The papers of Abraham Lincoln were collected and organized by his son Robert Todd Lincoln, who deeded the collection to the Library of Congress in 1923. Mearns became interested in the Library's Lincoln collection while working in the reference room in the 1920s, and especially after seeing Robert Todd Lincoln at the Library. He began studying the collection as soon as they were available for study in 1947, and published the first authoritative report in 1948, with a foreword by Carl Sandburg. Mearns wrote, co-wrote, and contributed to several books about Lincoln throughout his career, including Largely Lincoln in 1961.

After the assassination of John F. Kennedy in 1963, First Lady Jackie Kennedy requested ceremonies similar to those rendered for Abraham Lincoln. Professor James I. Robertson Jr., director of the American Civil War Centennial Commission, contacted Mearns to research what those ceremonies had entailed. Using flashlights because the Library's timed lights would not operate after business hours, they retrieved issues of Frank Leslie's Illustrated Newspaper and Harper's Weekly, which gave elaborate details about Lincoln's funeral. This information was used to decorate the White House's East Room just as it had been a century before.

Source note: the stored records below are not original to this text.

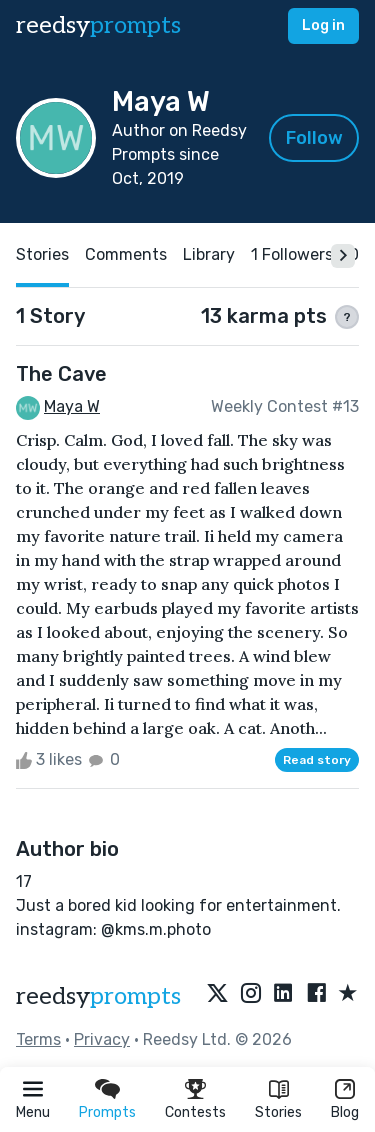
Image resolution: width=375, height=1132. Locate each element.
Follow (314, 138)
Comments (126, 254)
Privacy (102, 1039)
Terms (38, 1039)
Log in (323, 25)
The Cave (61, 374)
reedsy (98, 996)
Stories (278, 1112)
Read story (317, 760)
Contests (195, 1112)
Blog (345, 1112)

==Professional service and memberships==

Mearns was a part of the National Historical Publications Commission (now the National Archives and Records Administration's National Historical Publications and Records Commission) for thirteen years, representing the Library of Congress. He served on multiple other commissions, including several Civil War centennial commissions and the Lincoln Sesquicentennial Commission. He was elected as a member of the American Antiquarian Society in 1966. Mearns was also a member of Phi Beta Kappa.

==Personal life and death==

Mearns was married twice. He married Mildred Sellars Haines in 1929, and they had one daughter together, Anne. Mildred died in 1945. He married Mary Hume Richardson in 1951; they were married until Mearns's death.

He died in Alexandria, Virginia on May 21, 1981.